What you are asked to do: Starting at the line below holding "món ăn từ sầu riêng" and stopping at the line holding "часто в день обращения, чтобы вы могли", print every line exactly, both ends included, and leave the rest out.

Stored items from a collection:
- - - - -
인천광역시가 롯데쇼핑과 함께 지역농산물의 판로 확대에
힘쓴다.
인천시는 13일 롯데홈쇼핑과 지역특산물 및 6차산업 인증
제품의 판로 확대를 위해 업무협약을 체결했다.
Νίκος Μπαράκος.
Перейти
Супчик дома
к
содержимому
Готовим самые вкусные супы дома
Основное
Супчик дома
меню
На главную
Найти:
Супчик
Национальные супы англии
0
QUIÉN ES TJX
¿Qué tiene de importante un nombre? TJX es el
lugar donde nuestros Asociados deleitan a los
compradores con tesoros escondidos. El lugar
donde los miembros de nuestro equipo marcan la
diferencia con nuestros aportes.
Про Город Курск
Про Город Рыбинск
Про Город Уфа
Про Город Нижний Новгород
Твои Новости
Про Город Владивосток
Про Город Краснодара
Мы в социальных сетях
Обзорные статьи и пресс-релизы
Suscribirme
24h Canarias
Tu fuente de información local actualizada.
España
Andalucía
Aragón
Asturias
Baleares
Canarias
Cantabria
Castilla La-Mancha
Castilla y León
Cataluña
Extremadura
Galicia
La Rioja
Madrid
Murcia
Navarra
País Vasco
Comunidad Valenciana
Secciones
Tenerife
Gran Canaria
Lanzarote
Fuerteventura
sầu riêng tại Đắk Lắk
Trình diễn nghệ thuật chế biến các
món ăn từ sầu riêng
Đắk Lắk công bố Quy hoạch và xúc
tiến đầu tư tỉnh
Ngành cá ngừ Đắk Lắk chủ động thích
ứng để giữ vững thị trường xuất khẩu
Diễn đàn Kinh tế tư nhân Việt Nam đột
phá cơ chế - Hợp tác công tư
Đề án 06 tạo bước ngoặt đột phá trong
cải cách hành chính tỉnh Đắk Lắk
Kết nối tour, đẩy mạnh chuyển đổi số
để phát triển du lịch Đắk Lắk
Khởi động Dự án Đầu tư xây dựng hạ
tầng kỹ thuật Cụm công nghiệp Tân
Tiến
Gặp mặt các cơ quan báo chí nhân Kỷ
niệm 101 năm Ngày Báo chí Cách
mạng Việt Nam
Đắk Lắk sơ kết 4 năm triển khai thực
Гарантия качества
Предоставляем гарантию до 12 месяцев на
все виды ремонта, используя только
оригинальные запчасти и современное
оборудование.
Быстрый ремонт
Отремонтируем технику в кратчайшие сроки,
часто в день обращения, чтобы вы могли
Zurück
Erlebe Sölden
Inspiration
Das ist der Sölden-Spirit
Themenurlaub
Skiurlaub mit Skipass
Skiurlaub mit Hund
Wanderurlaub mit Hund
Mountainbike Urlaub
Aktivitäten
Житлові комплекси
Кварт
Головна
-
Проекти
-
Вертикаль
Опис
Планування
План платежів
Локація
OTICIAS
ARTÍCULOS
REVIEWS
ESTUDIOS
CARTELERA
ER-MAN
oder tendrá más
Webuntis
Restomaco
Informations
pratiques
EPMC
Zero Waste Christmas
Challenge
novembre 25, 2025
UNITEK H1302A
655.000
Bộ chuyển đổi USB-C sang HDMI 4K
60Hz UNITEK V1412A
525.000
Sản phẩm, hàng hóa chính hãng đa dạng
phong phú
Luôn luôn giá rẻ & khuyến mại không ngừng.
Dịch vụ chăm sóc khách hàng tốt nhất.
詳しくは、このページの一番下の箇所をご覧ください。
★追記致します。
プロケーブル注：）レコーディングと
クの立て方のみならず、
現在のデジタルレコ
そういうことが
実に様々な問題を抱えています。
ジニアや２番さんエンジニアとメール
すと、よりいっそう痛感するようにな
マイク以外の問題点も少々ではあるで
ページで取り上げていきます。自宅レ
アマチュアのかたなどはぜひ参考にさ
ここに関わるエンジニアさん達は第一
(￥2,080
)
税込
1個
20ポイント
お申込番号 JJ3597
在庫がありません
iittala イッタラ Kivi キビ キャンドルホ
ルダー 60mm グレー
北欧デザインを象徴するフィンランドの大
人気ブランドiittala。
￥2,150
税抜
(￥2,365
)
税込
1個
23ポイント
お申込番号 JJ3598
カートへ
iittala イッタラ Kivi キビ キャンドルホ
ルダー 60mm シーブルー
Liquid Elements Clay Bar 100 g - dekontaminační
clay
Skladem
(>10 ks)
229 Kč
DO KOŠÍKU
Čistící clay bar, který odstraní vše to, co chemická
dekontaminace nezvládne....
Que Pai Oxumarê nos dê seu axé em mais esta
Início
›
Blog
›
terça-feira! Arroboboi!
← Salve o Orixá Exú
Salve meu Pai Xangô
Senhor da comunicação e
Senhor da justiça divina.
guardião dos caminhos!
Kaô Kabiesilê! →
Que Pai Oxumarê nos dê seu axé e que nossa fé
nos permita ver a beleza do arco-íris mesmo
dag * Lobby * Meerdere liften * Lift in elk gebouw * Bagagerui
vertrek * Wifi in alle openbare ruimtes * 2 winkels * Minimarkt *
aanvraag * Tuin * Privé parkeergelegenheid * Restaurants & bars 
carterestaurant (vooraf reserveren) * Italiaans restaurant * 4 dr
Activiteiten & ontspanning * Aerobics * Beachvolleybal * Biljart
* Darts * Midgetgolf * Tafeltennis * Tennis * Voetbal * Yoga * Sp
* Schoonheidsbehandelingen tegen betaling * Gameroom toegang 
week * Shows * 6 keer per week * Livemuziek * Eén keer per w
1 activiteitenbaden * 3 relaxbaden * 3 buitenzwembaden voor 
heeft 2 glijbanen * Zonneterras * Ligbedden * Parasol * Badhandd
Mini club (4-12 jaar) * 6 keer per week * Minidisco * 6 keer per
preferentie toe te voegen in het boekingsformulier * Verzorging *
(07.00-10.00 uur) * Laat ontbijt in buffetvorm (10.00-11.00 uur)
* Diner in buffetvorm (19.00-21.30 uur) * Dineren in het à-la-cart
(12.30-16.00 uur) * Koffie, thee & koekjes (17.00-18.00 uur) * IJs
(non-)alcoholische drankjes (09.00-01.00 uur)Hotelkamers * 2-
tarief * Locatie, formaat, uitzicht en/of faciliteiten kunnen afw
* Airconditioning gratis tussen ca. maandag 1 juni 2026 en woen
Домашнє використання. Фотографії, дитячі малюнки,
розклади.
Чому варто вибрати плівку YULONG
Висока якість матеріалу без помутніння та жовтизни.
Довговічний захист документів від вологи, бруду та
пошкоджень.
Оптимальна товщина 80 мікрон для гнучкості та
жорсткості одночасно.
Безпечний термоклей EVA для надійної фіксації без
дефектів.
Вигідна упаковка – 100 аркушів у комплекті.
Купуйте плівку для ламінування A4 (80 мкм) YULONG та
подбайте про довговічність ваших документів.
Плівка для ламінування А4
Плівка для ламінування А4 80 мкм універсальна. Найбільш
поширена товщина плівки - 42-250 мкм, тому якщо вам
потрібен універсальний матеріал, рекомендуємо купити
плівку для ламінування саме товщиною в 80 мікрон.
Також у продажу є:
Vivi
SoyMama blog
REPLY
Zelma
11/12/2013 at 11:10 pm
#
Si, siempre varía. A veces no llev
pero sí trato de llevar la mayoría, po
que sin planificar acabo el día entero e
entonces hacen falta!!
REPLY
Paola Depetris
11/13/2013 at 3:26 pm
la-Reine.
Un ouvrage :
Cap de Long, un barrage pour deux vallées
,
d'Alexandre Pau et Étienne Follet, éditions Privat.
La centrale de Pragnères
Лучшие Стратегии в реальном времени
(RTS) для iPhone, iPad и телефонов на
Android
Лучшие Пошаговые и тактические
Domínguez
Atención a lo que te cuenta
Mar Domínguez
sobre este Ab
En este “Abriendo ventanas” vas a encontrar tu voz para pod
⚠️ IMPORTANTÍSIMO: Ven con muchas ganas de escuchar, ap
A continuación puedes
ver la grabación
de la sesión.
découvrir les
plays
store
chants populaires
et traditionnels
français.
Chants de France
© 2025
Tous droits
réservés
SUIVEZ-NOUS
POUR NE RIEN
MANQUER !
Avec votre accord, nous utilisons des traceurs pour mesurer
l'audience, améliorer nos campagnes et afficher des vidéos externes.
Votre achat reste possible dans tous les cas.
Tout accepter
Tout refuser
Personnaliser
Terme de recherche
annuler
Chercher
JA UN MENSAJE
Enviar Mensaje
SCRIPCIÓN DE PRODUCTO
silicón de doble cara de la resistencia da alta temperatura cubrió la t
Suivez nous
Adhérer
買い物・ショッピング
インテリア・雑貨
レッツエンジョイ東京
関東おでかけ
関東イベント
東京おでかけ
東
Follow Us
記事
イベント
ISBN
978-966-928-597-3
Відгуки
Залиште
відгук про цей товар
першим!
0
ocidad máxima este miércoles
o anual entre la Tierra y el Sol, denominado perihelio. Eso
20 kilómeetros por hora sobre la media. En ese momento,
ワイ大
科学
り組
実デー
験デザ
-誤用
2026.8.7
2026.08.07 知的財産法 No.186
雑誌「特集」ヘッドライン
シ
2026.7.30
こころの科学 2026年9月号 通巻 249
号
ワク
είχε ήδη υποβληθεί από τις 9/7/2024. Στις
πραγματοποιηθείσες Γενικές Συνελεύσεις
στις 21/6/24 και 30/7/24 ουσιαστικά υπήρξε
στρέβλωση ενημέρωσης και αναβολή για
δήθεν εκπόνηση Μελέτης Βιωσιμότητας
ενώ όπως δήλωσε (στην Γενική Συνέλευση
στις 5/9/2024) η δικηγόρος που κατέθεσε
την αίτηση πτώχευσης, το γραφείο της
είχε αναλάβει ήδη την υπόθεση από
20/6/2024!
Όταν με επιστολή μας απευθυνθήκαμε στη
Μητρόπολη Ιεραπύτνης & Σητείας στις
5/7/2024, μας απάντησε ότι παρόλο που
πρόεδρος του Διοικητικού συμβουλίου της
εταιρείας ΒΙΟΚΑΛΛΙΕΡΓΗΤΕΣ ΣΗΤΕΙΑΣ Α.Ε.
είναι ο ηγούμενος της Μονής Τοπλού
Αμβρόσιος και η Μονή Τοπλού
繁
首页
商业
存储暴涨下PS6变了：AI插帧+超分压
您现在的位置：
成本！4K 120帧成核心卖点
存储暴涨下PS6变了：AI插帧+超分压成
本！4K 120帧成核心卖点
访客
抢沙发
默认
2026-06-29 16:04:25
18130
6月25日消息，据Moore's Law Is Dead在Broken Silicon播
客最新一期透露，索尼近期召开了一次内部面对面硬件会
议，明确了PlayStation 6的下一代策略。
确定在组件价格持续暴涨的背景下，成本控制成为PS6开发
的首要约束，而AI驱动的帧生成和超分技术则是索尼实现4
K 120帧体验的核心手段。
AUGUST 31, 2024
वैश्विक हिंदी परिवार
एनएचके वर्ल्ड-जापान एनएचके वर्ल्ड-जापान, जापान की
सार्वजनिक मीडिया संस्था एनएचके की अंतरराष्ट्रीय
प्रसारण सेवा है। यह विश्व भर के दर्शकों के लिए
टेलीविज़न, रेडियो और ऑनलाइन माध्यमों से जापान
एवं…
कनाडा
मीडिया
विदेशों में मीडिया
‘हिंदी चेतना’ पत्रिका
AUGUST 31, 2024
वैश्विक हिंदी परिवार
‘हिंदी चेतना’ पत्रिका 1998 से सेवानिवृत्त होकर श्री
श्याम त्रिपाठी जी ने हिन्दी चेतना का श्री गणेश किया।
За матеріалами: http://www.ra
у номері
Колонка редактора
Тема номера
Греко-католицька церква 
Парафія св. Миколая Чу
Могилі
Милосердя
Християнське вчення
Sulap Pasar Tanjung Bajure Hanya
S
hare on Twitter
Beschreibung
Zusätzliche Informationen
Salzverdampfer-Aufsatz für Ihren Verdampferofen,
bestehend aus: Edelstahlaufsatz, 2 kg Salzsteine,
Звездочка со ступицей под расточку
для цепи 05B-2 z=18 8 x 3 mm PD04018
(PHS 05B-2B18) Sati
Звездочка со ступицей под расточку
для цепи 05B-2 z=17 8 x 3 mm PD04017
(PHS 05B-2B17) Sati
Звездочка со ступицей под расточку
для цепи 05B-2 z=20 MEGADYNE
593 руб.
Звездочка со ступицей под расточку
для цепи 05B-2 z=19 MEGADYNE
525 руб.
- - - - -
Output:
món ăn từ sầu riêng
Đắk Lắk công bố Quy hoạch và xúc
tiến đầu tư tỉnh
Ngành cá ngừ Đắk Lắk chủ động thích
ứng để giữ vững thị trường xuất khẩu
Diễn đàn Kinh tế tư nhân Việt Nam đột
phá cơ chế - Hợp tác công tư
Đề án 06 tạo bước ngoặt đột phá trong
cải cách hành chính tỉnh Đắk Lắk
Kết nối tour, đẩy mạnh chuyển đổi số
để phát triển du lịch Đắk Lắk
Khởi động Dự án Đầu tư xây dựng hạ
tầng kỹ thuật Cụm công nghiệp Tân
Tiến
Gặp mặt các cơ quan báo chí nhân Kỷ
niệm 101 năm Ngày Báo chí Cách
mạng Việt Nam
Đắk Lắk sơ kết 4 năm triển khai thực
Гарантия качества
Предоставляем гарантию до 12 месяцев на
все виды ремонта, используя только
оригинальные запчасти и современное
оборудование.
Быстрый ремонт
Отремонтируем технику в кратчайшие сроки,
часто в день обращения, чтобы вы могли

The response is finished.